Saved data entries

════════════════

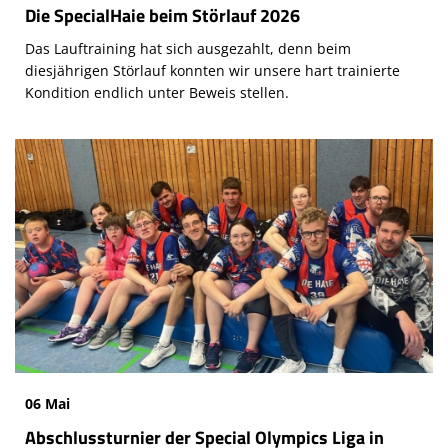
Die SpecialHaie beim Störlauf 2026
Das Lauftraining hat sich ausgezahlt, denn beim
diesjährigen Störlauf konnten wir unsere hart trainierte
Kondition endlich unter Beweis stellen.
06 Mai
Abschlussturnier der Special Olympics Liga in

════════════════

Each entry must be reproduced word for word, and any image among them left out.

Answer box
Die SpecialHaie beim Störlauf 2026
Das Lauftraining hat sich ausgezahlt, denn beim
diesjährigen Störlauf konnten wir unsere hart trainierte
Kondition endlich unter Beweis stellen.
06 Mai
Abschlussturnier der Special Olympics Liga in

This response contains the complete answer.